The E.U.’s collective approach offers plenty of carrots but almost no sticks. The European Parliament has repeatedly called for member states to adopt an E.U.-wide Magnitsky Act, giving the bloc new tools to impose sanctions on dictators and kleptocrats — to little avail. But between 2013 and 2017, more than 80 percent of all E.U. development aid was directed to countries that are authoritarian or hybrid regimes. Brussels regularly rolls out the red carpet for dictators, including Russia’s Vladimir Putin and Egypt’s Abdel Fatah al-Sissi.

Europeans have also failed to seize the opportunity created by cuts to democracy promotion programs in the United States. The European Endowment for Democracy, set up in 2013 as a counterpart to America’s National Endowment for Democracy, continues to operate with a puny annual budget of 19 million euros, which it spends on a diffuse array of programs on women’s political participation, gender identity and sexual orientation, and the arts — ultimately diluting the original purpose of defending democracy, narrowly understood.

Europe fares little better within multilateral institutions.
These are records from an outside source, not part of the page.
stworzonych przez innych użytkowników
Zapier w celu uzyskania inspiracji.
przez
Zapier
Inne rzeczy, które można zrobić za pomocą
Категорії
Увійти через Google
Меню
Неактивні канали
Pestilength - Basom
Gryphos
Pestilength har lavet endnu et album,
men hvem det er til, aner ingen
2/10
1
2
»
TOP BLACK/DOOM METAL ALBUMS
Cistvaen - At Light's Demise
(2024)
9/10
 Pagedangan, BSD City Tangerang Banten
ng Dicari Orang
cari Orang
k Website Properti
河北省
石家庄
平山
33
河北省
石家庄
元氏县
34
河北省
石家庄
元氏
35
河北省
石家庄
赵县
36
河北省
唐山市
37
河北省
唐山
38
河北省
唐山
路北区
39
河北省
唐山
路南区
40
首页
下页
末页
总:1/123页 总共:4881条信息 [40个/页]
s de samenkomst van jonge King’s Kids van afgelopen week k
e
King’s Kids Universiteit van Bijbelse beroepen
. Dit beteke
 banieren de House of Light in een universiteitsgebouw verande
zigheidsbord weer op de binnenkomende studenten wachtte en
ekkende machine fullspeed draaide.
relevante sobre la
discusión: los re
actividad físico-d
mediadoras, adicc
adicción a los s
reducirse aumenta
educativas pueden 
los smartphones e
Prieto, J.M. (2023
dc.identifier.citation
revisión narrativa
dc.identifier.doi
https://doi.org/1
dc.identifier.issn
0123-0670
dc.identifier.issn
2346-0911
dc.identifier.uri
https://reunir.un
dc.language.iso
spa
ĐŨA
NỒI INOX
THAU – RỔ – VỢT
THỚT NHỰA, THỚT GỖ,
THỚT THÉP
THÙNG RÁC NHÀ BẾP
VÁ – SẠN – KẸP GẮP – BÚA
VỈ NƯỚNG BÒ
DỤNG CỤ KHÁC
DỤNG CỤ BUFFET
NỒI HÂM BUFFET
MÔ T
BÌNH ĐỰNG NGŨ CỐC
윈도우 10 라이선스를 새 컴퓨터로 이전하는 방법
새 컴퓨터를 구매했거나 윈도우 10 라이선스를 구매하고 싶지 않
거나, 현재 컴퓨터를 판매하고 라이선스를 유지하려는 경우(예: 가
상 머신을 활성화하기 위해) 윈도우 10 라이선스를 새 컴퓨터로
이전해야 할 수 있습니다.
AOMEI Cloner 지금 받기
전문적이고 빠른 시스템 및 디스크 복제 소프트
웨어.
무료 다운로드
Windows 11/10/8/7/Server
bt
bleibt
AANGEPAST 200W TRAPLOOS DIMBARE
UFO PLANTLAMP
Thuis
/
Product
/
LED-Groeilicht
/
In October, China, Russia, Cuba, Pakistan and Uzbekistan were elected — without notable European objections — to the United Nations Human Rights Council, which had already been abandoned by the United States. While Washington can afford to ignore the U.N., Europe, with its lack of serious military power, relies on the credible projection of democratic values to wield global influence.

The current reluctance to actively defend democracy stands in a sharp contrast to the overly optimistic hopes that underpinned the E.U.’s post-1989 enlargements. At that time, Europeans eagerly anticipated post-communist countries’ quick embrace of Western political and legal norms. In 2012, the E.U. facilitated the peaceful transfer of power in Georgia, and in 2014, the E.U. foreign minister brokered the ouster of President Viktor Yanukovych in Ukraine following months of mass protests. In recent years, similar success stories have become increasingly rare.

There is a silver lining: Unlike their leaders, the citizens of the EU continue to recognize the importance of democracy promotion. In 2018, 73 percent of Europeans favored stronger involvement by the E.U. in supporting democracy and peace around the world. The incoming Biden administration’s announced “democracy summit” in Washington offers an excellent opportunity to strengthen the transatlantic partnership and to recommit both the United States and Europe to democracy promotion.

The E.U. faces a choice. Either its current drift continues, allowing autocracies in Europe’s neighborhood to flourish, or Brussels gets serious about defending and promoting liberal democracy, human rights and rule of law at home and around the world. Walking the walk requires Europeans to match their verbal support for democracy with resources and determination. With democratic erosion at home and foreign autocrats at the gates, failure to act is not an option.

Dalibor Rohac is a resident scholar at the American Enterprise Institute (AEI). Ivana Stradner is a Jeane Kirkpatrick fellow at AEI.